How Effective Is The South Beach Diet For Losing Weight?
Technically, you should lose weight on the South Beach diet (as most people who embark on a low carbohydrate diet do), however as the South Beach Diet doesn’t really place an emphasis on caloric restriction, there is there very real possibility that no weight loss will occur for certain people who follow it.
Those looking to lose weight should always remember the fundamental rule of burning more calories than you consume. Even with carbs and saturates removed from your diet, it is possible to gain weight if you continue to eat large amounts of the foods that the south beach diet approves.
The book claims that dieters should lose up to 13 pounds in the first two weeks (phase 1), however this will vary depending on your current weight, healthy, and eating habits. After this, it’s unclear exactly how much weight you will lose over what time period as there is no meal plan to stick to.
Is The South Beach Diet Healthy?
The healthiness of the diet entirely depends on the foods that you chose to eat. You should always be ensuring that you’re intaking all the vital vitamins minerals and nutrients that your body needs.
Always remember that just because you’re eating foods high in protein and low in fat, does not mean these are going to be healthy foods that contain everything that your body requires – you may need to spend some time carefully planning our your daily meal schedules.
As anybody looking to lose weight will know, the aim of the game is calorie-reduction; if you feel that you’re not getting in all your daily required vitamins and minerals, you could add a multivitamin supplement into your daily routine to top off your vitamin intake without inflating your daily calorie intake.

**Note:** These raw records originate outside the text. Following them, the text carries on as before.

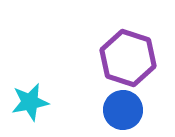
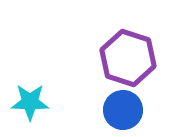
cyan star: rotated 12 degrees clockwise
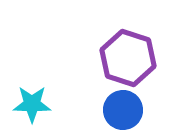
cyan star: moved 2 px right, 2 px down
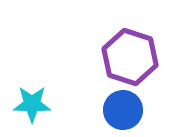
purple hexagon: moved 2 px right, 1 px up
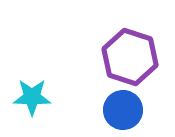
cyan star: moved 7 px up
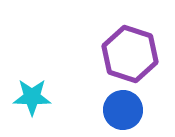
purple hexagon: moved 3 px up
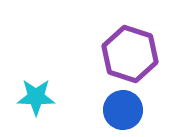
cyan star: moved 4 px right
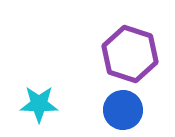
cyan star: moved 3 px right, 7 px down
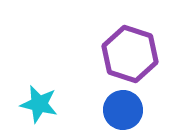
cyan star: rotated 12 degrees clockwise
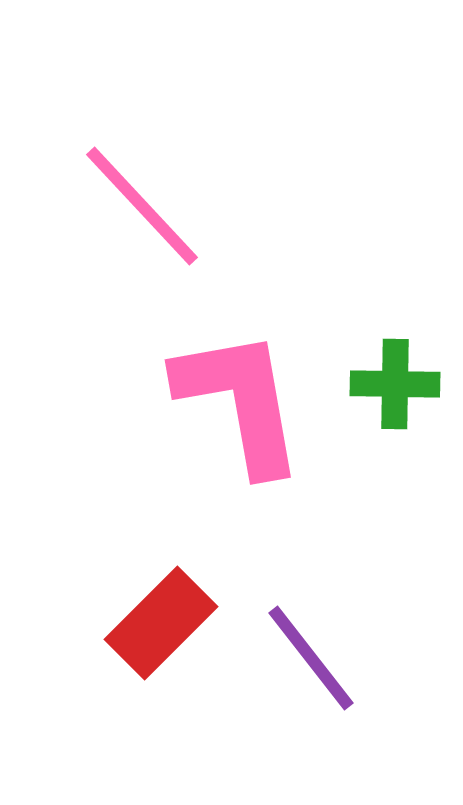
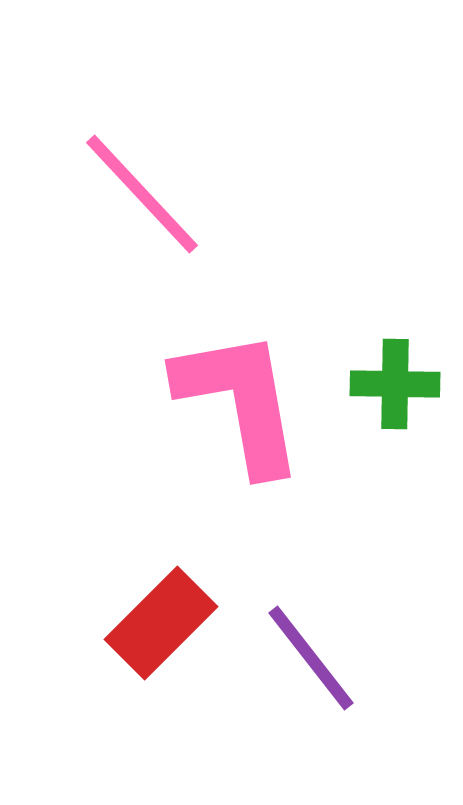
pink line: moved 12 px up
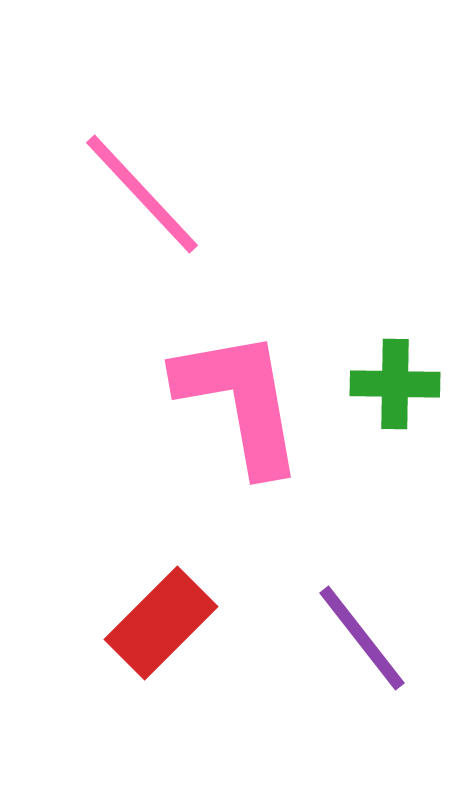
purple line: moved 51 px right, 20 px up
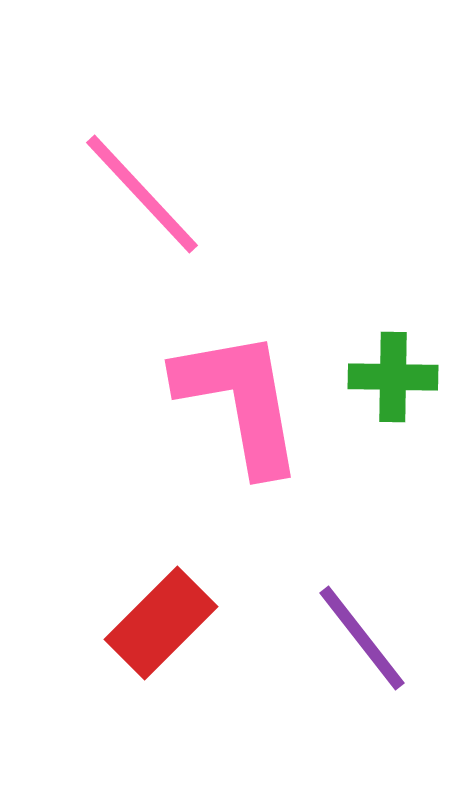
green cross: moved 2 px left, 7 px up
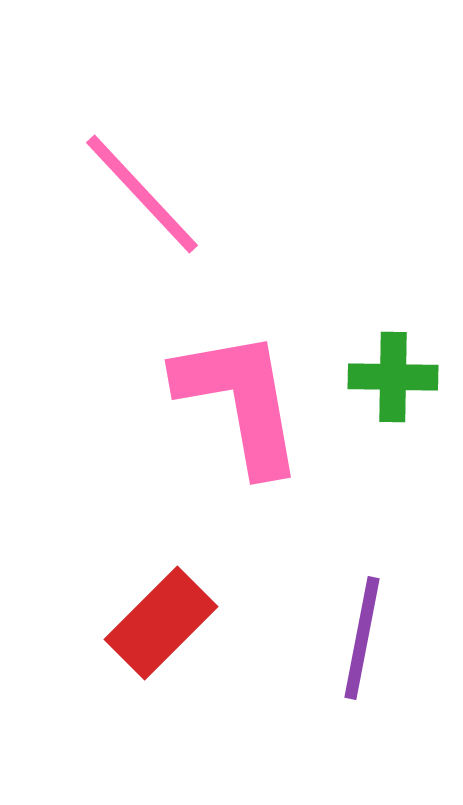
purple line: rotated 49 degrees clockwise
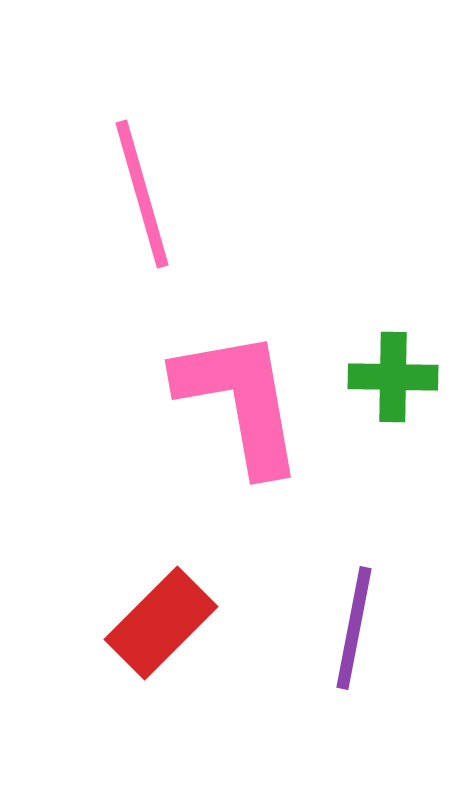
pink line: rotated 27 degrees clockwise
purple line: moved 8 px left, 10 px up
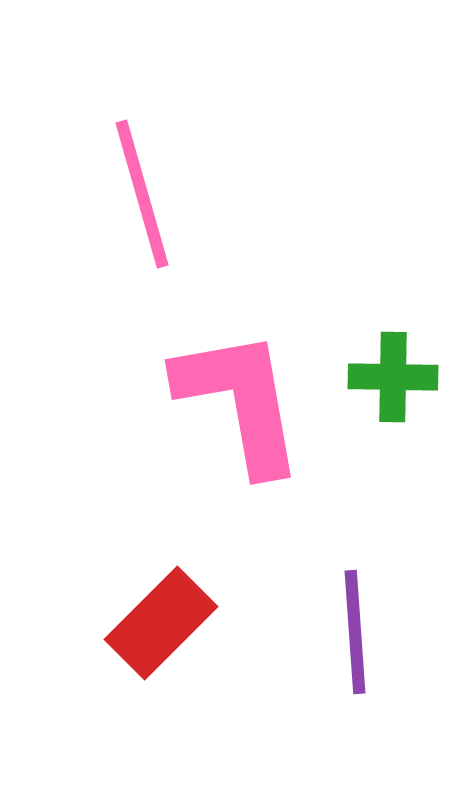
purple line: moved 1 px right, 4 px down; rotated 15 degrees counterclockwise
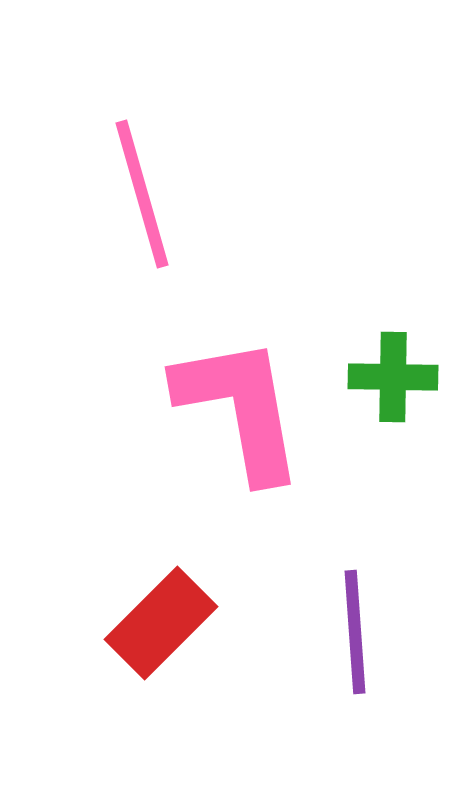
pink L-shape: moved 7 px down
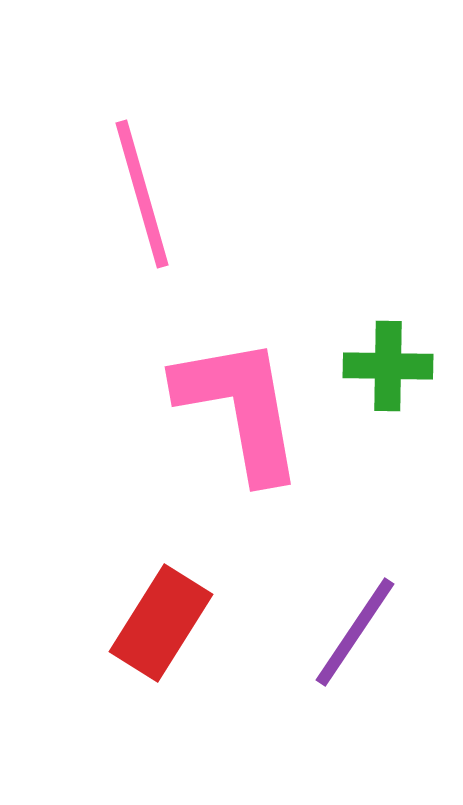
green cross: moved 5 px left, 11 px up
red rectangle: rotated 13 degrees counterclockwise
purple line: rotated 38 degrees clockwise
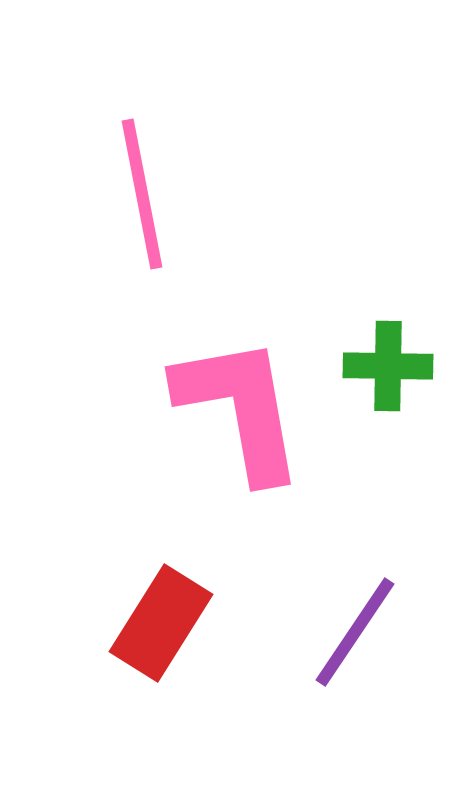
pink line: rotated 5 degrees clockwise
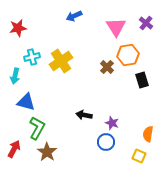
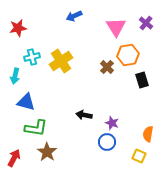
green L-shape: moved 1 px left; rotated 70 degrees clockwise
blue circle: moved 1 px right
red arrow: moved 9 px down
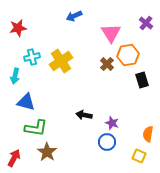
pink triangle: moved 5 px left, 6 px down
brown cross: moved 3 px up
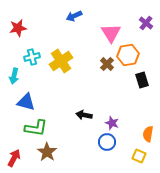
cyan arrow: moved 1 px left
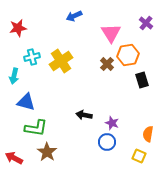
red arrow: rotated 90 degrees counterclockwise
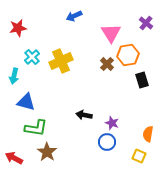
cyan cross: rotated 28 degrees counterclockwise
yellow cross: rotated 10 degrees clockwise
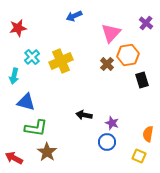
pink triangle: rotated 15 degrees clockwise
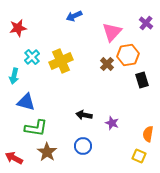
pink triangle: moved 1 px right, 1 px up
blue circle: moved 24 px left, 4 px down
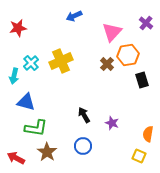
cyan cross: moved 1 px left, 6 px down
black arrow: rotated 49 degrees clockwise
red arrow: moved 2 px right
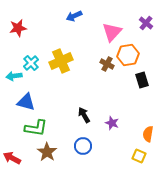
brown cross: rotated 16 degrees counterclockwise
cyan arrow: rotated 70 degrees clockwise
red arrow: moved 4 px left
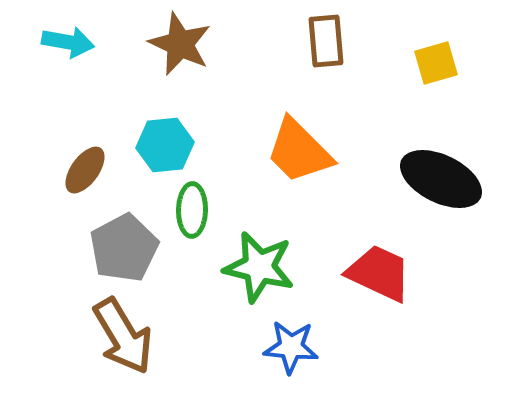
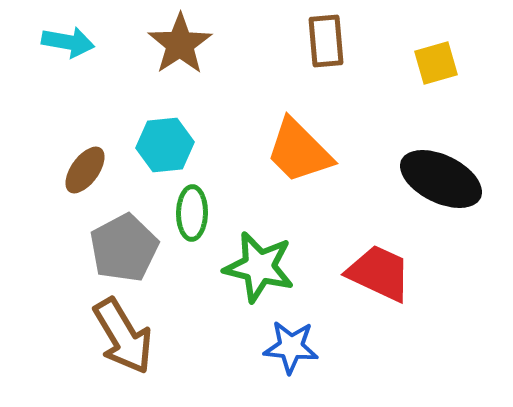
brown star: rotated 14 degrees clockwise
green ellipse: moved 3 px down
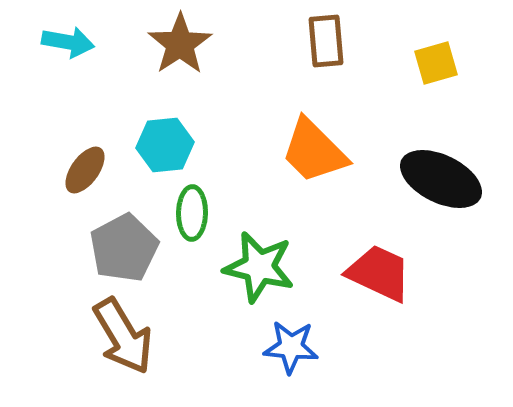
orange trapezoid: moved 15 px right
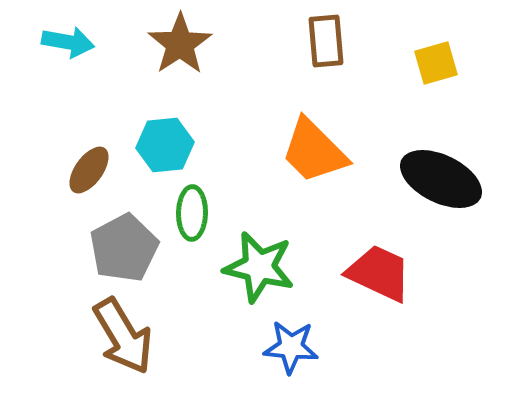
brown ellipse: moved 4 px right
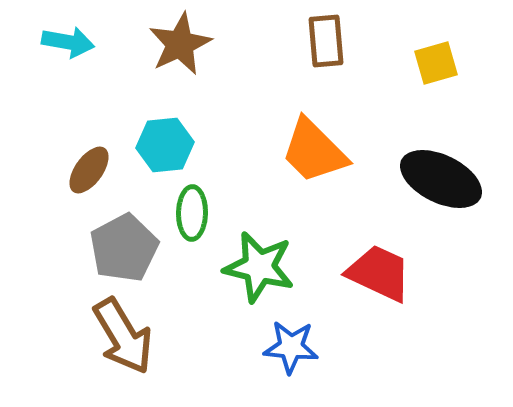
brown star: rotated 8 degrees clockwise
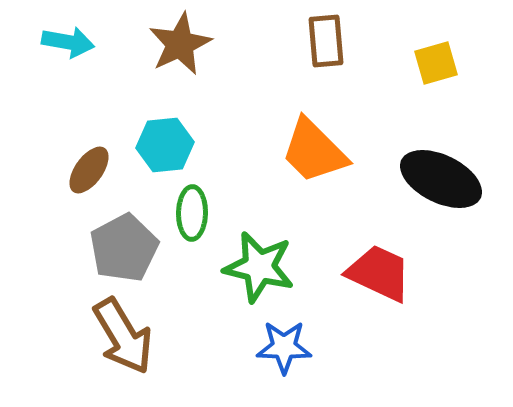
blue star: moved 7 px left; rotated 4 degrees counterclockwise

For the most part, this is a very safe diet to be following. During phase 1 and 2 you’ll be eating pre-approved branded foods that will ensure you’re getting everything your body requires. Phase 3 will involve you eating any type of food you want, though south beach themselves state that “the majority of foods you eat should be from the approved list”.
To wrap up our south beach diet review, we believe it’s a decent diet plan for those looking to shed some weight, however there are some flaws.
While the diet has had undeniable success, it has also been subject to scrutiny – we can appreciate that the south beach diet has tried to create an schedule where you can feel free to consume the foods you love (at least during phase 3) however this can be a very slippery slope as most people find it very difficult to stay away from the foods that caused them to gain weight in the first place.
The south beach diet’s tagline claims this “doctor-designed” diet is foolproof, however we would have to disagree as the instructions give dieters way too much flexibility with the foods they can eat – there are too many circumstantial cases where followers could inadvertently end up overeating without even realizing they’re doing it.